On what’s next for her
When I was 17, I tried to be a journalist. I failed. That’s when I stopped planning what to do next. I know that sounds not a nice thing for an administrative leader to say. Ask me in terms of policies, what’s next — and I will tell you. If you ask me what’s next as a mother — I will tell you. But if you ask me as a creative entity what’s next, I can’t. The creative process is such, the churn is such that you are always looking to tell a story. You are lucky if you find a medium.
I have been a part of media industry for two and a half decades, which is a very long time. I have evolved from being an actor to a producer and to a writer. I have tried my hand at various mediums of expressions: television, newspaper columns, theatre, films, and now a novel. What’s next? I have many ideas. But what medium? Only time will tell.
Looking back on her initial journey
I am speaking to you from a place from where my house is no more than ten kilometres away. I was born there. My parents had a room over a cowshed, they married out of love much against the wishes of their families and, hence, were left to fend for themselves. My mother was an English teacher who eventually found a job, at Taj Mahal Hotel on Delhi’s Man Singh Road, as a housekeeper.
When I went to Bombay, I just had the last Rs 200, which I used to walk the distance and would look for a job. I was a Femina Miss India finalist in 1998 and I borrowed money to compete and then I had to take on a job just to pay back the money. But what I had in abundance was confidence. When I was ten years old, I used to tell everyone: One day I will become Somebody.
I left my house when I was 17 years old to purse a career in a city that I knew absolutely no one. I do not want to rest on the laurels that I brought to myself in my family through media or through politics. As a politician I have fought one of the most difficult elections in our country and I won in 2014 when I said watch out I’ll win. If you dare to dream and dare to live, you manage to create history.
Her life’s mantra
- Audacity. I think your ‘audacity’ defines you. What helped me sail through life was sheer audacity — firm belief that I will reach where I wanted to.
- Ability to take a chance. You need to take a chance to succeed.
- Acceptance that life will transform itself. You have accept that transformation is a part of your life’s journey. It ensures that you do not stagnate.
- Finally, success comes from struggle, not from comfort.
Her vision as the minister for women and child development
- We are working towards raising the marriageable age of women from 18 to 21. I think it’s a much needed step towards right to equality.
- We now are digitally tracking and serving close to 9 crore female and children beneficiaries across the country on the nutrition programme.

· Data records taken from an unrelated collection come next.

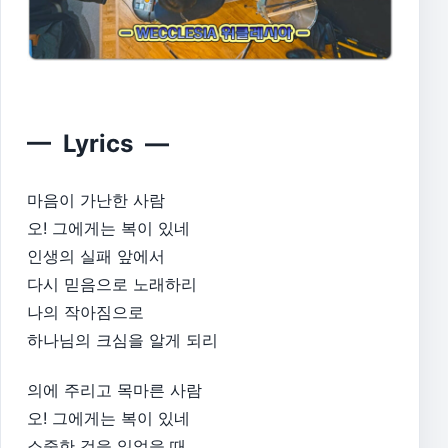
— Lyrics —
마음이 가난한 사람
오! 그에게는 복이 있네
인생의 실패 앞에서
다시 믿음으로 노래하리
나의 작아짐으로
하나님의 크심을 알게 되리
의에 주리고 목마른 사람
오! 그에게는 복이 있네
소중한 것을 잃었을 때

- We are coming up with an amendment on Juvenile Justice Act where the entire adoption, foster care, sponsorship processes and child care establishments in our country will see a complete overhaul.
- We also starting new initiatives to make sure that we have more working women hostels. Crèches for working women.
- We are also giving emphasis on to female related research activities.
On what makes her happy
A nice cup of tea and a good conversation.